▶ **WHAT THIS TASK INVOLVES**: Up to and including the line that contains "Se tutto è andato bene sei arrivato al", write out every line of the entries exactly, beginning with the first. Omit the pictures.

▶ **INPUT DATA**:
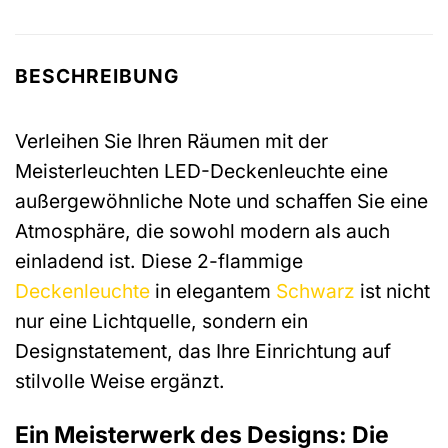
BESCHREIBUNG
Verleihen Sie Ihren Räumen mit der
Meisterleuchten LED-Deckenleuchte eine
außergewöhnliche Note und schaffen Sie eine
Atmosphäre, die sowohl modern als auch
einladend ist. Diese 2-flammige
Deckenleuchte
in elegantem
Schwarz
ist nicht
nur eine Lichtquelle, sondern ein
Designstatement, das Ihre Einrichtung auf
stilvolle Weise ergänzt.
Ein Meisterwerk des Designs: Die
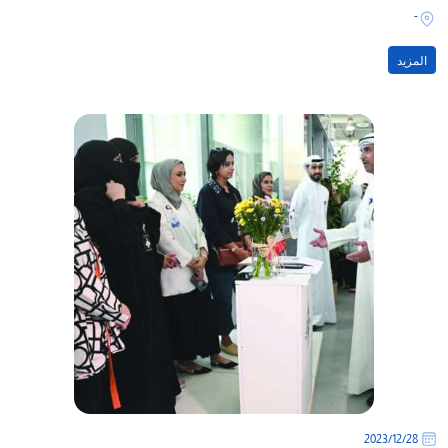
-
المزيد
28‏/12‏/2023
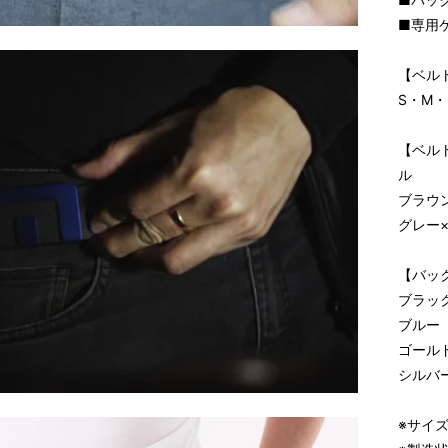
■専用ケ
【ベルト
S・M・
【ベルト
ル
ブラウ
グレー
【バック
ブラッ
ブルー
ゴール
シルバ
※サイ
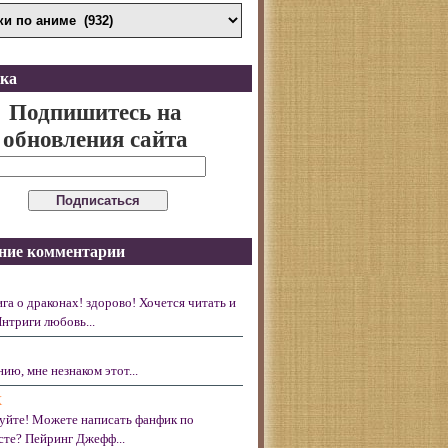
ка
Подпишитесь на
обновления сайта
ние комментарии
ига о драконах! здорово! Хочется читать и
Интриги любовь...
ию, мне незнаком этот...
X
уйте! Можете написать фанфик по
те? Пейринг Джефф...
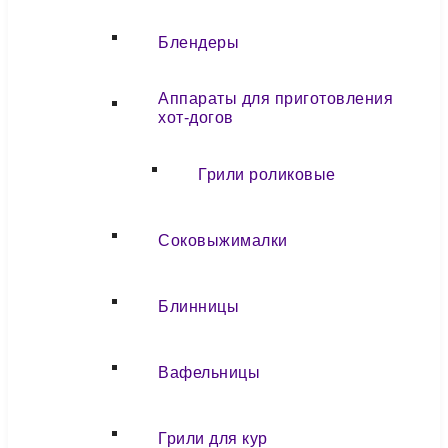
Блендеры
Аппараты для приготовления
хот-догов
Грили роликовые
Соковыжималки
Блинницы
Вафельницы
Грили для кур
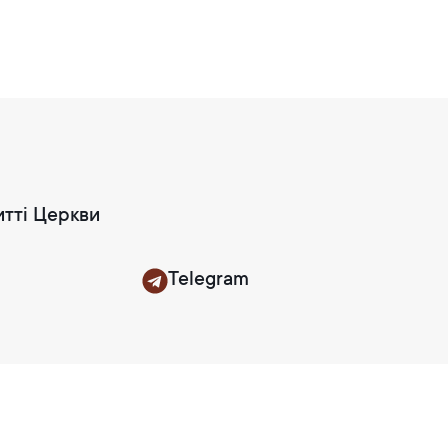
итті Церкви
Telegram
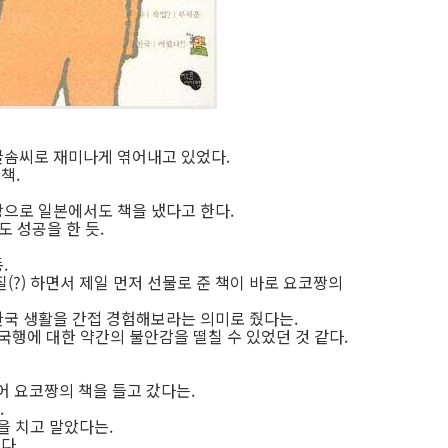
글솜씨로 재미나게 엮어내고 있었다.
책.
으로 일본에서도 책을 냈다고 한다.
 성공을 한 듯.
.
(?) 하면서 제일 먼저 선물로 준 책이 바로 요코짱의
국 생활을 간접 경험해보라는 의미로 줬다는.
국행에 대한 약간의 불안감을 떨칠 수 있었던 것 같다.
어 요코짱의 책을 들고 갔다는.
.
을 치고 말았다는.
다.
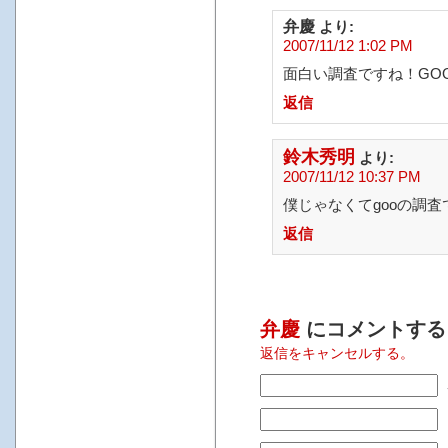
弁慶
より:
2007/11/12 1:02 PM
面白い調査ですね！GOO
返信
鈴木秀明
より:
2007/11/12 10:37 PM
僕じゃなくてgooの調
返信
弁慶
にコメントする
返信をキャンセルする。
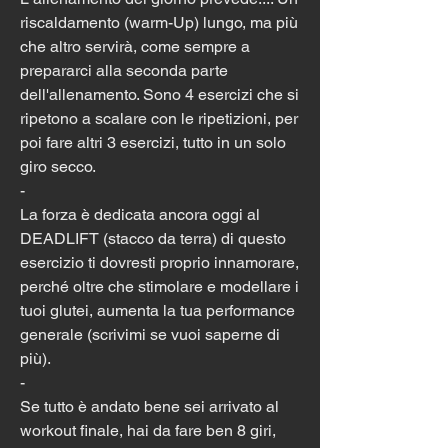
riscaldamento (warm-Up) lungo, ma più 
che altro servirà, come sempre a 
prepararci alla seconda parte 
dell'allenamento. Sono 4 esercizi che si 
ripetono a scalare con le ripetizioni, per 
poi fare altri 3 esercizi, tutto in un solo 
giro secco.
-
La forza è dedicata ancora oggi al 
DEADLIFT (stacco da terra) di questo 
esercizio ti dovresti proprio innamorare, 
perché oltre che stimolare e modellare i 
tuoi glutei, aumenta la tua performance 
generale (scrivimi se vuoi saperne di 
più).
-
Se tutto è andato bene sei arrivato al 
workout finale, hai da fare ben 8 giri, 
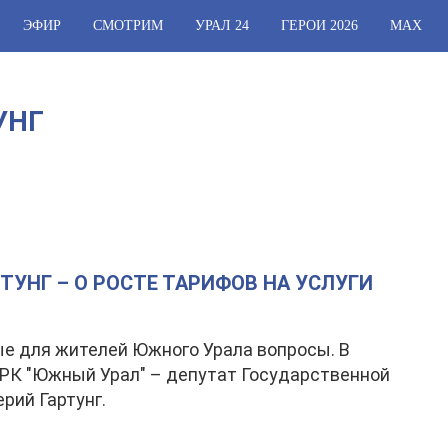
ЭФИР
СМОТРИМ
УРАЛ 24
ГЕРОИ 2026
МАХ
УНГ
ТУНГ – О РОСТЕ ТАРИФОВ НА УСЛУГИ
е для жителей Южного Урала вопросы. В
РК "Южный Урал" – депутат Государственной
рий Гартунг.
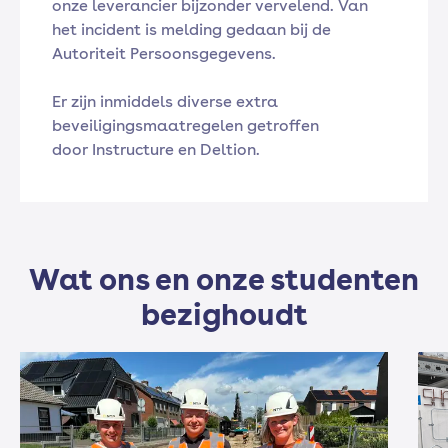
onze leverancier bijzonder vervelend. Van
het incident is melding gedaan bij de
Autoriteit Persoonsgegevens.
Er zijn inmiddels diverse extra
beveiligingsmaatregelen getroffen
door Instructure en Deltion.
Wat ons en onze studenten
bezighoudt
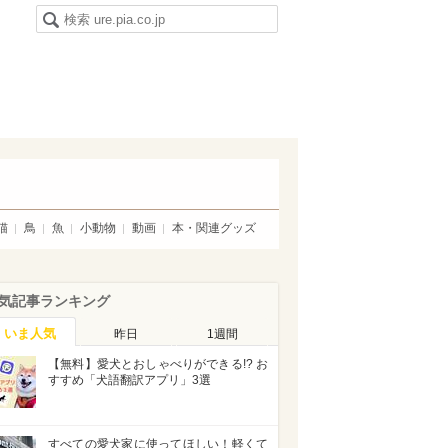
猫
鳥
魚
小動物
動画
本・関連グッズ
気記事ランキング
いま人気
昨日
1週間
【無料】愛犬とおしゃべりができる!? お
すすめ「犬語翻訳アプリ」3選
すべての愛犬家に使ってほしい！軽くて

▶ **WRITTEN RESPONSE**:
BESCHREIBUNG
Verleihen Sie Ihren Räumen mit der
Meisterleuchten LED-Deckenleuchte eine
außergewöhnliche Note und schaffen Sie eine
Atmosphäre, die sowohl modern als auch
einladend ist. Diese 2-flammige
Deckenleuchte
in elegantem
Schwarz
ist nicht
nur eine Lichtquelle, sondern ein
Designstatement, das Ihre Einrichtung auf
stilvolle Weise ergänzt.
Ein Meisterwerk des Designs: Die
-
المزيد
28‏/12‏/2023
■専用ケ
【ベルト
S・M・
【ベルト
ル
ブラウ
グレー
【バック
ブラッ
ブルー
ゴール
シルバ
※サイ
ка
Подпишитесь на
обновления сайта
ние комментарии
ига о драконах! здорово! Хочется читать и
Интриги любовь...
ию, мне незнаком этот...
X
уйте! Можете написать фанфик по
те? Пейринг Джефф...
Блендеры
Аппараты для приготовления
хот-догов
Грили роликовые
Соковыжималки
Блинницы
Вафельницы
Грили для кур
итті Церкви
Telegram
글솜씨로 재미나게 엮어내고 있었다.
책.
으로 일본에서도 책을 냈다고 한다.
 성공을 한 듯.
.
(?) 하면서 제일 먼저 선물로 준 책이 바로 요코짱의
국 생활을 간접 경험해보라는 의미로 줬다는.
국행에 대한 약간의 불안감을 떨칠 수 있었던 것 같다.
어 요코짱의 책을 들고 갔다는.
.
을 치고 말았다는.
다.
弁慶
より:
2007/11/12 1:02 PM
面白い調査ですね！GOO
返信
鈴木秀明
より:
2007/11/12 10:37 PM
僕じゃなくてgooの調
返信
弁慶
にコメントする
返信をキャンセルする。
riscaldamento (warm-Up) lungo, ma più 
che altro servirà, come sempre a 
prepararci alla seconda parte 
dell'allenamento. Sono 4 esercizi che si 
ripetono a scalare con le ripetizioni, per 
poi fare altri 3 esercizi, tutto in un solo 
giro secco.
-
La forza è dedicata ancora oggi al 
DEADLIFT (stacco da terra) di questo 
esercizio ti dovresti proprio innamorare, 
perché oltre che stimolare e modellare i 
tuoi glutei, aumenta la tua performance 
generale (scrivimi se vuoi saperne di 
più).
-
Se tutto è andato bene sei arrivato al 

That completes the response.